> **Recorded information**:
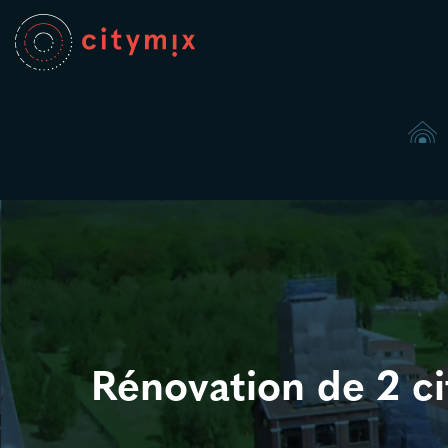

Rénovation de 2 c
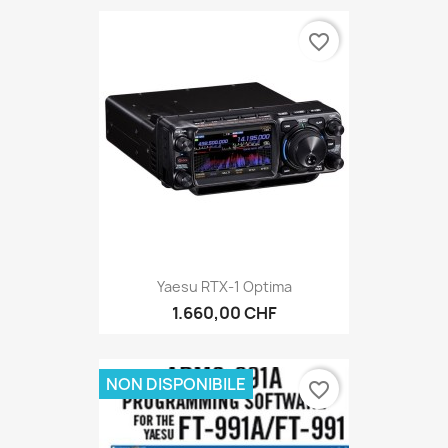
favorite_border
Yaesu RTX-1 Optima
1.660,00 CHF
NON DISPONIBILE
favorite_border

--

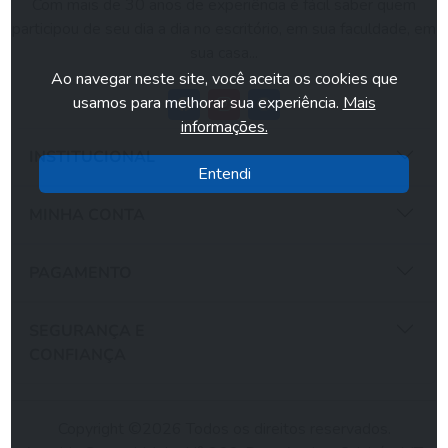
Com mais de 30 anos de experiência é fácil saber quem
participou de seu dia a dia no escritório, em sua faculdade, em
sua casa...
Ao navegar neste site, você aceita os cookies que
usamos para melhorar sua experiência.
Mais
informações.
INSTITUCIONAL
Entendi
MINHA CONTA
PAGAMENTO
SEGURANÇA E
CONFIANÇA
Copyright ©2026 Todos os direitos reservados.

---

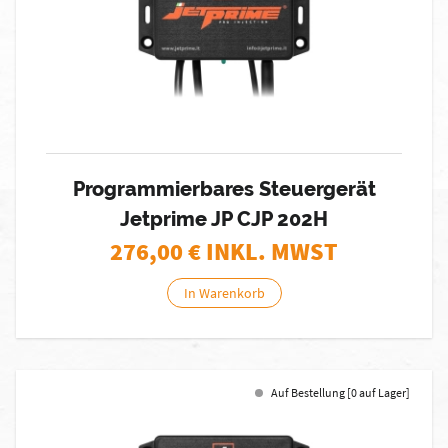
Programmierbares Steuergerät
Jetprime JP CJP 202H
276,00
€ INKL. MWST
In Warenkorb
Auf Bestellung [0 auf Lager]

> **Problem details**:
When "experiência" shows up in a line of the material, report that line.

> **Task result**:
Com mais de 30 anos de experiência é fácil saber quem
usamos para melhorar sua experiência.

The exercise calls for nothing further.